The call stack when we enter actual_foo will look something like this:
actual_foo
boost::function::operator()
main
So when actual_foo has finished executing, we will jump back into the operator()
code of boost::function
, and this object has been deleted. This is not guaranteed to be a problem - it's a bit like calling delete this
- but you have to be very careful what you do in a member function of a deleted object. You're not allowed to call any virtual functions or use any data members.
The problem is that I am not aware that boost::function
makes any guarantees about what it does in operator()
after the function it wraps has been called. It seems on my platform it doesn't do anything dangerous (so valgrind doesn't complain) but it is perfectly conceivable that on a different platform, with a different implementation, or with different compile flags, it might want to do something that isn't allowed once the object has been deleted - for example it might write out some debug information using a member variable.
Thus I believe this is a dangerous thing to do that might cause undefined behaviour under certain circumstances.
Further Note:
I took a quick look at what boost is really doing after it calls the function pointer.
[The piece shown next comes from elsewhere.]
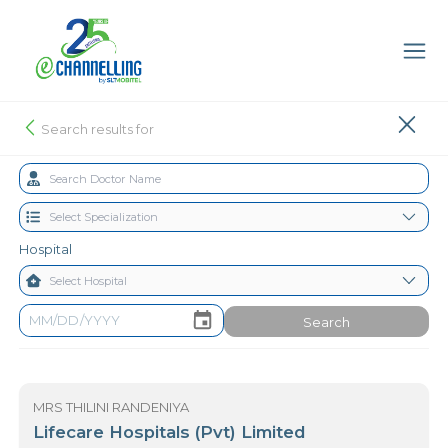
Search results for
Hospital
Search
MRS THILINI RANDENIYA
Looking here: http://boost.cvs.sourceforge.net/viewvc/boost/boost/boost/function/function_template.hpp?view=markup at the operator() function on line 687, my interpretation is that it immediately returns the return value and doesn't do anything else, so in practice, with that implementation, you should be ok, but the comments about it be dangerous still hold. Note that I may very well have found the wrong bit of code and/or understood it wrong...
Original answer below:
I believe this is ok. By the time you enter actual_foo
, the boost::bind
and boost::function
objects have finished their jobs, and you are executing the real function actual_foo
.
I checked this out on my platform (gcc 4.2.4, Linux) by running the program through valgrind.
Here is the program I ran:
#include <boost/bind.hpp>
#include <boost/function.hpp>
class Magic
{
public:
int magic( int i )
{
return 5;
}
};
typedef boost::function<int(int)> foo_type;
foo_type* global_foo = NULL;
int actual_foo( int i, Magic* m )
{
delete global_foo;
return m->magic(i);
}
int main()
{
Magic m;
global_foo = new foo_type( boost::bind( &actual_foo, _1, &m ) );
return (*global_foo)(10);
}
and here is the valgrind output:
$ valgrind ./boost_bind
==17606== Memcheck, a memory error detector.
==17606== Copyright (C) 2002-2007, and GNU GPL'd, by Julian Seward et al.
==17606== Using LibVEX rev 1804, a library for dynamic binary translation.
==17606== Copyright (C) 2004-2007, and GNU GPL'd, by OpenWorks LLP.
==17606== Using valgrind-3.3.0-Debian, a dynamic binary instrumentation framework.
==17606== Copyright (C) 2000-2007, and GNU GPL'd, by Julian Seward et al.
==17606== For more details, rerun with: -v
==17606==
==17606==
==17606== ERROR SUMMARY: 0 errors from 0 contexts (suppressed: 17 from 1)
==17606== malloc/free: in use at exit: 0 bytes in 0 blocks.
==17606== malloc/free: 1 allocs, 1 frees, 16 bytes allocated.
==17606== For counts of detected errors, rerun with: -v
==17606== All heap blocks were freed -- no leaks are possible.
I must say, though, that this seems a strange thing to do. I would much prefer, if it were possible, to use automatic deletion of this function object by making it a stack variable, or deleting it in the destructor of a stack variable (as in RAII). It would be neater, safer, less scary, and more exception-safe. But I'm sure you already know all that, and there are good reasons for living with the code as it is.